Your assignment: Set down the entries below exactly as written.

Input data:
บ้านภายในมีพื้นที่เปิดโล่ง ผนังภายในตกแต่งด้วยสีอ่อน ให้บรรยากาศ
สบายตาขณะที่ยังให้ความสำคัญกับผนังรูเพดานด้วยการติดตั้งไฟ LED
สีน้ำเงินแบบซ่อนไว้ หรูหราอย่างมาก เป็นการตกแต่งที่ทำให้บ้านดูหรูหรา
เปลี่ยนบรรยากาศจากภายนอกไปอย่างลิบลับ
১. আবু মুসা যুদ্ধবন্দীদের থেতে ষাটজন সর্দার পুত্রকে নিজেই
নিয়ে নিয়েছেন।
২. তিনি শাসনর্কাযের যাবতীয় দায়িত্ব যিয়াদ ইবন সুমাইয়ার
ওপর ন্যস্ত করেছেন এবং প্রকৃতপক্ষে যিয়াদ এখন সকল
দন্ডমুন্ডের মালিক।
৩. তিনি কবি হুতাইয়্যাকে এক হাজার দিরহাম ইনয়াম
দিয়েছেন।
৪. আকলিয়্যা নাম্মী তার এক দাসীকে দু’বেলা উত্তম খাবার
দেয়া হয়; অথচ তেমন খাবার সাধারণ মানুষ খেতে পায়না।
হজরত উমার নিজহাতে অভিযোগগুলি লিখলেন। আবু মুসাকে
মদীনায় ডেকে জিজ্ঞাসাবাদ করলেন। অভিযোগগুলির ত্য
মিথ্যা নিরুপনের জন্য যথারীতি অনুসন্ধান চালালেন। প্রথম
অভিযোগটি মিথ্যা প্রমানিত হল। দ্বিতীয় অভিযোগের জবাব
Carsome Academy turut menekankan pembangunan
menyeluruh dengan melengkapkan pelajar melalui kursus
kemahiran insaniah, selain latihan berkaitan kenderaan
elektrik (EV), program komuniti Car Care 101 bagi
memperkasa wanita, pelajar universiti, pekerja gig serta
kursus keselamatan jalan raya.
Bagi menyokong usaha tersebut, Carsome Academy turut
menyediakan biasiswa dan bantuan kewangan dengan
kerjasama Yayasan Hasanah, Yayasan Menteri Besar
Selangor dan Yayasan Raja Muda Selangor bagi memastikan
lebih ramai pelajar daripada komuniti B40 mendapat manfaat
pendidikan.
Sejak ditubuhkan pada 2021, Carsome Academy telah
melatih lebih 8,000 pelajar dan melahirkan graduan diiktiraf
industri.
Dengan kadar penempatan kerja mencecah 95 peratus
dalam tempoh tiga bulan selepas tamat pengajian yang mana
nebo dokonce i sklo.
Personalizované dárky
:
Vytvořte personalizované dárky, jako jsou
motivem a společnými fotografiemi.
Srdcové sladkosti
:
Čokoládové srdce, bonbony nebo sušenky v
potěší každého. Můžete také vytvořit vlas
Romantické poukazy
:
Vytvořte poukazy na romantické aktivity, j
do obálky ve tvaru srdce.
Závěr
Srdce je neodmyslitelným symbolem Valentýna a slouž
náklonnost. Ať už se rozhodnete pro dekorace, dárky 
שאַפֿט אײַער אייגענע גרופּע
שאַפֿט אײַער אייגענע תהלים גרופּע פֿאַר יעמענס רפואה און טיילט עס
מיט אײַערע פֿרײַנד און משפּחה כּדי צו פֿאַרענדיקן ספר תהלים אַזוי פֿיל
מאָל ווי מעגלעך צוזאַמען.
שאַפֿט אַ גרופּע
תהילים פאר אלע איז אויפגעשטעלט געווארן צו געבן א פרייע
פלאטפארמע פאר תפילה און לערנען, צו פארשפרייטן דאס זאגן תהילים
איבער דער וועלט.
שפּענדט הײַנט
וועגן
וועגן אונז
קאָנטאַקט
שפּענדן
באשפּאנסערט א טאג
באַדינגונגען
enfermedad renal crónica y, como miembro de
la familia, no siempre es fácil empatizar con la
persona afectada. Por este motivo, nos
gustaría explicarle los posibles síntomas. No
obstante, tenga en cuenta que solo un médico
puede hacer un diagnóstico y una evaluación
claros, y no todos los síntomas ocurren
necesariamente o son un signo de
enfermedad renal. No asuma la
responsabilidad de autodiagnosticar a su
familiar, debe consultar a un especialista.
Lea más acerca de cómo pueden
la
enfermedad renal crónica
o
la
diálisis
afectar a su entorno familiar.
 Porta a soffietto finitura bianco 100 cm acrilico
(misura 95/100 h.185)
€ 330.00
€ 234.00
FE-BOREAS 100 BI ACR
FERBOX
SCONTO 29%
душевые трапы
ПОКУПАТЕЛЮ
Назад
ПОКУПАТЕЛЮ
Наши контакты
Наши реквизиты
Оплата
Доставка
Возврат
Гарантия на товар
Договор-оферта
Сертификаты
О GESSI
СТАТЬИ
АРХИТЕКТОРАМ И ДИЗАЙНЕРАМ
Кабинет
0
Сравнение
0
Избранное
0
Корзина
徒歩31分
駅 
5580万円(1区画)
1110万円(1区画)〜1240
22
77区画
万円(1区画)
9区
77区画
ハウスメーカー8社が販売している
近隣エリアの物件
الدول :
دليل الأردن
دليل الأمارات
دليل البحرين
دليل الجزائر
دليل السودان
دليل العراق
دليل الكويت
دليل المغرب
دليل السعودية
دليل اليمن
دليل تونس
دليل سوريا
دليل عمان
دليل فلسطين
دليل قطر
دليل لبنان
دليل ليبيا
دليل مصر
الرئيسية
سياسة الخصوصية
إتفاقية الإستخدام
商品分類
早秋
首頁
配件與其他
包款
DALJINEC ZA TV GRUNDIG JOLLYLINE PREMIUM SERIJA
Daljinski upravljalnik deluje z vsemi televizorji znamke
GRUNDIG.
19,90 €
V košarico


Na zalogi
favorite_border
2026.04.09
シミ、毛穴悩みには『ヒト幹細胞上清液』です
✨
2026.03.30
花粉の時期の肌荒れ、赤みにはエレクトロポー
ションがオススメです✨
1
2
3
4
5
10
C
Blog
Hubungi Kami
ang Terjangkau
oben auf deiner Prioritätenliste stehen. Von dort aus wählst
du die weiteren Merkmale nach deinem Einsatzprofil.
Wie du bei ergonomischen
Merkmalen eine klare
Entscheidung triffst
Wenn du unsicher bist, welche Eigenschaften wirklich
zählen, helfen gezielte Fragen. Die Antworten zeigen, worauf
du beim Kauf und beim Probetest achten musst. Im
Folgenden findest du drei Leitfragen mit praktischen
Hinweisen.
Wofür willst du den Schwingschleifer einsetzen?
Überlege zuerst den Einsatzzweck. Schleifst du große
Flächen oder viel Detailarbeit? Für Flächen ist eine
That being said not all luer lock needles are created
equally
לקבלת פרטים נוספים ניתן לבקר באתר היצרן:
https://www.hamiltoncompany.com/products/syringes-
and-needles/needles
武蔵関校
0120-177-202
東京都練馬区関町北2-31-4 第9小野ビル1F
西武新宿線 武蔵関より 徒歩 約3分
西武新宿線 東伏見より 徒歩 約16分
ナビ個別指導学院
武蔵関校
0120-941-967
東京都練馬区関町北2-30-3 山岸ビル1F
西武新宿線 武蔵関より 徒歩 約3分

Exercise response:
บ้านภายในมีพื้นที่เปิดโล่ง ผนังภายในตกแต่งด้วยสีอ่อน ให้บรรยากาศ
สบายตาขณะที่ยังให้ความสำคัญกับผนังรูเพดานด้วยการติดตั้งไฟ LED
สีน้ำเงินแบบซ่อนไว้ หรูหราอย่างมาก เป็นการตกแต่งที่ทำให้บ้านดูหรูหรา
เปลี่ยนบรรยากาศจากภายนอกไปอย่างลิบลับ
১. আবু মুসা যুদ্ধবন্দীদের থেতে ষাটজন সর্দার পুত্রকে নিজেই
নিয়ে নিয়েছেন।
২. তিনি শাসনর্কাযের যাবতীয় দায়িত্ব যিয়াদ ইবন সুমাইয়ার
ওপর ন্যস্ত করেছেন এবং প্রকৃতপক্ষে যিয়াদ এখন সকল
দন্ডমুন্ডের মালিক।
৩. তিনি কবি হুতাইয়্যাকে এক হাজার দিরহাম ইনয়াম
দিয়েছেন।
৪. আকলিয়্যা নাম্মী তার এক দাসীকে দু’বেলা উত্তম খাবার
দেয়া হয়; অথচ তেমন খাবার সাধারণ মানুষ খেতে পায়না।
হজরত উমার নিজহাতে অভিযোগগুলি লিখলেন। আবু মুসাকে
মদীনায় ডেকে জিজ্ঞাসাবাদ করলেন। অভিযোগগুলির ত্য
মিথ্যা নিরুপনের জন্য যথারীতি অনুসন্ধান চালালেন। প্রথম
অভিযোগটি মিথ্যা প্রমানিত হল। দ্বিতীয় অভিযোগের জবাব
Carsome Academy turut menekankan pembangunan
menyeluruh dengan melengkapkan pelajar melalui kursus
kemahiran insaniah, selain latihan berkaitan kenderaan
elektrik (EV), program komuniti Car Care 101 bagi
memperkasa wanita, pelajar universiti, pekerja gig serta
kursus keselamatan jalan raya.
Bagi menyokong usaha tersebut, Carsome Academy turut
menyediakan biasiswa dan bantuan kewangan dengan
kerjasama Yayasan Hasanah, Yayasan Menteri Besar
Selangor dan Yayasan Raja Muda Selangor bagi memastikan
lebih ramai pelajar daripada komuniti B40 mendapat manfaat
pendidikan.
Sejak ditubuhkan pada 2021, Carsome Academy telah
melatih lebih 8,000 pelajar dan melahirkan graduan diiktiraf
industri.
Dengan kadar penempatan kerja mencecah 95 peratus
dalam tempoh tiga bulan selepas tamat pengajian yang mana
nebo dokonce i sklo.
Personalizované dárky
:
Vytvořte personalizované dárky, jako jsou
motivem a společnými fotografiemi.
Srdcové sladkosti
:
Čokoládové srdce, bonbony nebo sušenky v
potěší každého. Můžete také vytvořit vlas
Romantické poukazy
:
Vytvořte poukazy na romantické aktivity, j
do obálky ve tvaru srdce.
Závěr
Srdce je neodmyslitelným symbolem Valentýna a slouž
náklonnost. Ať už se rozhodnete pro dekorace, dárky 
שאַפֿט אײַער אייגענע גרופּע
שאַפֿט אײַער אייגענע תהלים גרופּע פֿאַר יעמענס רפואה און טיילט עס
מיט אײַערע פֿרײַנד און משפּחה כּדי צו פֿאַרענדיקן ספר תהלים אַזוי פֿיל
מאָל ווי מעגלעך צוזאַמען.
שאַפֿט אַ גרופּע
תהילים פאר אלע איז אויפגעשטעלט געווארן צו געבן א פרייע
פלאטפארמע פאר תפילה און לערנען, צו פארשפרייטן דאס זאגן תהילים
איבער דער וועלט.
שפּענדט הײַנט
וועגן
וועגן אונז
קאָנטאַקט
שפּענדן
באשפּאנסערט א טאג
באַדינגונגען
enfermedad renal crónica y, como miembro de
la familia, no siempre es fácil empatizar con la
persona afectada. Por este motivo, nos
gustaría explicarle los posibles síntomas. No
obstante, tenga en cuenta que solo un médico
puede hacer un diagnóstico y una evaluación
claros, y no todos los síntomas ocurren
necesariamente o son un signo de
enfermedad renal. No asuma la
responsabilidad de autodiagnosticar a su
familiar, debe consultar a un especialista.
Lea más acerca de cómo pueden
la
enfermedad renal crónica
o
la
diálisis
afectar a su entorno familiar.
 Porta a soffietto finitura bianco 100 cm acrilico
(misura 95/100 h.185)
€ 330.00
€ 234.00
FE-BOREAS 100 BI ACR
FERBOX
SCONTO 29%
душевые трапы
ПОКУПАТЕЛЮ
Назад
ПОКУПАТЕЛЮ
Наши контакты
Наши реквизиты
Оплата
Доставка
Возврат
Гарантия на товар
Договор-оферта
Сертификаты
О GESSI
СТАТЬИ
АРХИТЕКТОРАМ И ДИЗАЙНЕРАМ
Кабинет
0
Сравнение
0
Избранное
0
Корзина
徒歩31分
駅 
5580万円(1区画)
1110万円(1区画)〜1240
22
77区画
万円(1区画)
9区
77区画
ハウスメーカー8社が販売している
近隣エリアの物件
الدول :
دليل الأردن
دليل الأمارات
دليل البحرين
دليل الجزائر
دليل السودان
دليل العراق
دليل الكويت
دليل المغرب
دليل السعودية
دليل اليمن
دليل تونس
دليل سوريا
دليل عمان
دليل فلسطين
دليل قطر
دليل لبنان
دليل ليبيا
دليل مصر
الرئيسية
سياسة الخصوصية
إتفاقية الإستخدام
商品分類
早秋
首頁
配件與其他
包款
DALJINEC ZA TV GRUNDIG JOLLYLINE PREMIUM SERIJA
Daljinski upravljalnik deluje z vsemi televizorji znamke
GRUNDIG.
19,90 €
V košarico


Na zalogi
favorite_border
2026.04.09
シミ、毛穴悩みには『ヒト幹細胞上清液』です
✨
2026.03.30
花粉の時期の肌荒れ、赤みにはエレクトロポー
ションがオススメです✨
1
2
3
4
5
10
C
Blog
Hubungi Kami
ang Terjangkau
oben auf deiner Prioritätenliste stehen. Von dort aus wählst
du die weiteren Merkmale nach deinem Einsatzprofil.
Wie du bei ergonomischen
Merkmalen eine klare
Entscheidung triffst
Wenn du unsicher bist, welche Eigenschaften wirklich
zählen, helfen gezielte Fragen. Die Antworten zeigen, worauf
du beim Kauf und beim Probetest achten musst. Im
Folgenden findest du drei Leitfragen mit praktischen
Hinweisen.
Wofür willst du den Schwingschleifer einsetzen?
Überlege zuerst den Einsatzzweck. Schleifst du große
Flächen oder viel Detailarbeit? Für Flächen ist eine
That being said not all luer lock needles are created
equally
לקבלת פרטים נוספים ניתן לבקר באתר היצרן:
https://www.hamiltoncompany.com/products/syringes-
and-needles/needles
武蔵関校
0120-177-202
東京都練馬区関町北2-31-4 第9小野ビル1F
西武新宿線 武蔵関より 徒歩 約3分
西武新宿線 東伏見より 徒歩 約16分
ナビ個別指導学院
武蔵関校
0120-941-967
東京都練馬区関町北2-30-3 山岸ビル1F
西武新宿線 武蔵関より 徒歩 約3分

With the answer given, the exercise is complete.